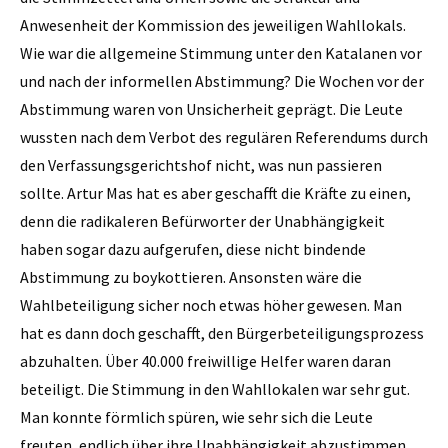
Anwesenheit der Kommission des jeweiligen Wahllokals.
Wie war die allgemeine Stimmung unter den Katalanen vor
und nach der informellen Abstimmung? Die Wochen vor der
Abstimmung waren von Unsicherheit geprägt. Die Leute
wussten nach dem Verbot des regulären Referendums durch
den Verfassungsgerichtshof nicht, was nun passieren
sollte. Artur Mas hat es aber geschafft die Kräfte zu einen,
denn die radikaleren Befürworter der Unabhängigkeit
haben sogar dazu aufgerufen, diese nicht bindende
Abstimmung zu boykottieren. Ansonsten wäre die
Wahlbeteiligung sicher noch etwas höher gewesen. Man
hat es dann doch geschafft, den Bürgerbeteiligungsprozess
abzuhalten. Über 40.000 freiwillige Helfer waren daran
beteiligt. Die Stimmung in den Wahllokalen war sehr gut.
Man konnte förmlich spüren, wie sehr sich die Leute
freuten, endlich über ihre Unabhängigkeit abzustimmen.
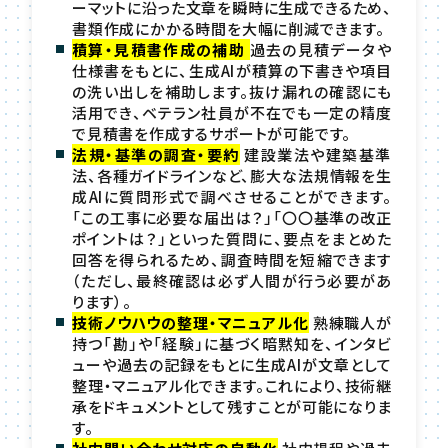
ーマットに沿った文章を瞬時に生成できるため、
書類作成にかかる時間を大幅に削減できます。
積算・見積書作成の補助
過去の見積データや
仕様書をもとに、生成AIが積算の下書きや項目
の洗い出しを補助します。抜け漏れの確認にも
活用でき、ベテラン社員が不在でも一定の精度
で見積書を作成するサポートが可能です。
法規・基準の調査・要約
建設業法や建築基準
法、各種ガイドラインなど、膨大な法規情報を生
成AIに質問形式で調べさせることができます。
「この工事に必要な届出は？」「〇〇基準の改正
ポイントは？」といった質問に、要点をまとめた
回答を得られるため、調査時間を短縮できます
（ただし、最終確認は必ず人間が行う必要があ
ります）。
技術ノウハウの整理・マニュアル化
熟練職人が
持つ「勘」や「経験」に基づく暗黙知を、インタビ
ューや過去の記録をもとに生成AIが文章として
整理・マニュアル化できます。これにより、技術継
承をドキュメントとして残すことが可能になりま
す。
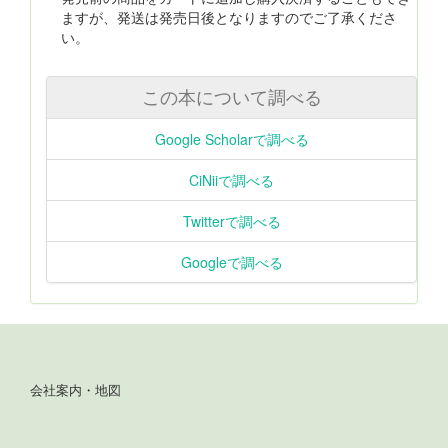
ますが、発送は発売日後となりますのでご了承くださ
い。
この本について調べる
Google Scholarで調べる
CiNiiで調べる
Twitterで調べる
Googleで調べる
会社案内・地図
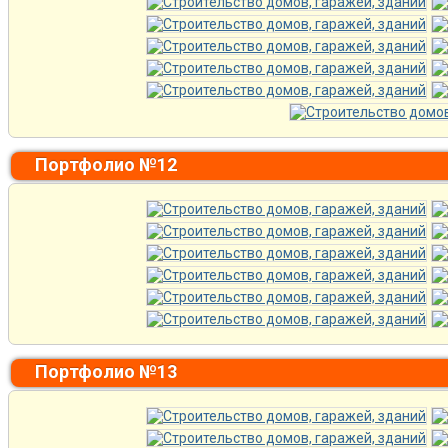
Портфолио №12
Портфолио №13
——————————
### Problem
With the pictures set aside, copy each line above as written.

### Your solution
Anwesenheit der Kommission des jeweiligen Wahllokals.
Wie war die allgemeine Stimmung unter den Katalanen vor
und nach der informellen Abstimmung? Die Wochen vor der
Abstimmung waren von Unsicherheit geprägt. Die Leute
wussten nach dem Verbot des regulären Referendums durch
den Verfassungsgerichtshof nicht, was nun passieren
sollte. Artur Mas hat es aber geschafft die Kräfte zu einen,
denn die radikaleren Befürworter der Unabhängigkeit
haben sogar dazu aufgerufen, diese nicht bindende
Abstimmung zu boykottieren. Ansonsten wäre die
Wahlbeteiligung sicher noch etwas höher gewesen. Man
hat es dann doch geschafft, den Bürgerbeteiligungsprozess
abzuhalten. Über 40.000 freiwillige Helfer waren daran
beteiligt. Die Stimmung in den Wahllokalen war sehr gut.
Man konnte förmlich spüren, wie sehr sich die Leute
freuten, endlich über ihre Unabhängigkeit abzustimmen.
ーマットに沿った文章を瞬時に生成できるため、
書類作成にかかる時間を大幅に削減できます。
積算・見積書作成の補助
過去の見積データや
仕様書をもとに、生成AIが積算の下書きや項目
の洗い出しを補助します。抜け漏れの確認にも
活用でき、ベテラン社員が不在でも一定の精度
で見積書を作成するサポートが可能です。
法規・基準の調査・要約
建設業法や建築基準
法、各種ガイドラインなど、膨大な法規情報を生
成AIに質問形式で調べさせることができます。
「この工事に必要な届出は？」「〇〇基準の改正
ポイントは？」といった質問に、要点をまとめた
回答を得られるため、調査時間を短縮できます
（ただし、最終確認は必ず人間が行う必要があ
ります）。
技術ノウハウの整理・マニュアル化
熟練職人が
持つ「勘」や「経験」に基づく暗黙知を、インタビ
ューや過去の記録をもとに生成AIが文章として
整理・マニュアル化できます。これにより、技術継
承をドキュメントとして残すことが可能になりま
す。
ますが、発送は発売日後となりますのでご了承くださ
い。
この本について調べる
Google Scholarで調べる
CiNiiで調べる
Twitterで調べる
Googleで調べる
会社案内・地図
Портфолио №12
Портфолио №13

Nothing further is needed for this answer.